• [Task item]:
Below is a listing. Gather each line of it that contains "cámara".

• [Given entries]:

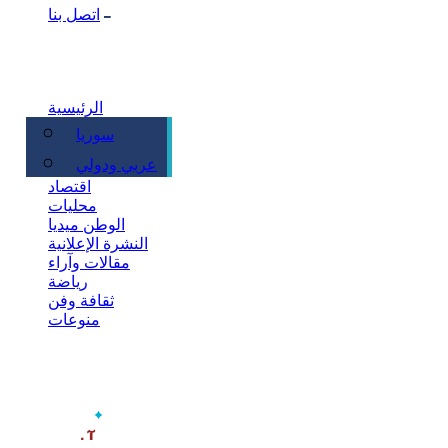
اتصل بنا
الرئيسية
سوريا
سياسة
عربي ودولي
اقتصاد
محليات
الوطن ميديا
النشرة الإعلانية
مقالات وآراء
رياضة
ثقافة وفن
منوعات
‫آخر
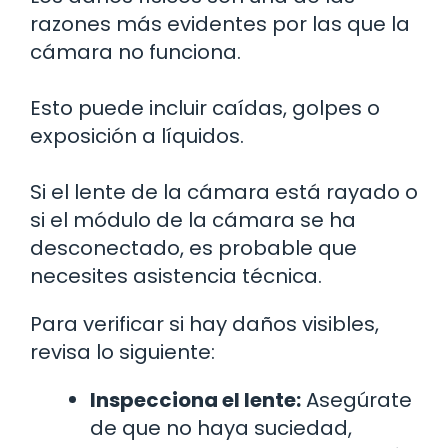
razones más evidentes por las que la
cámara no funciona.
Esto puede incluir caídas, golpes o
exposición a líquidos.
Si el lente de la cámara está rayado o
si el módulo de la cámara se ha
desconectado, es probable que
necesites asistencia técnica.
Para verificar si hay daños visibles,
revisa lo siguiente:
Inspecciona el lente:
Asegúrate
de que no haya suciedad,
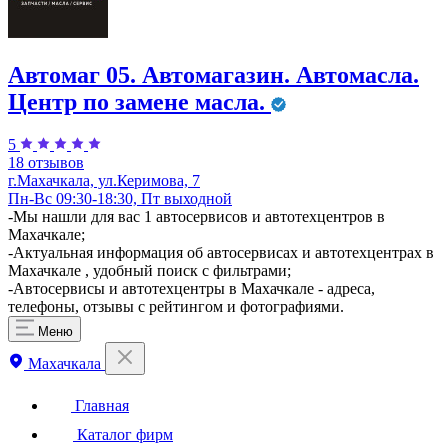
Автомаг 05. Автомагазин. Автомасла.
Центр по замене масла.
5
18 отзывов
г.Махачкала, ул.Керимова, 7
Пн-Вс 09:30-18:30, Пт выходной
-Мы нашли для вас 1 автосервисов и автотехцентров в
Махачкале;
-Актуальная информация об автосервисах и автотехцентрах в
Махачкале , удобный поиск с фильтрами;
-Автосервисы и автотехцентры в Махачкале - адреса,
телефоны, отзывы с рейтингом и фотографиями.
Меню
Махачкала
Главная
Каталог фирм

• [Written response]:
cámara no funciona.
Si el lente de la cámara está rayado o
si el módulo de la cámara se ha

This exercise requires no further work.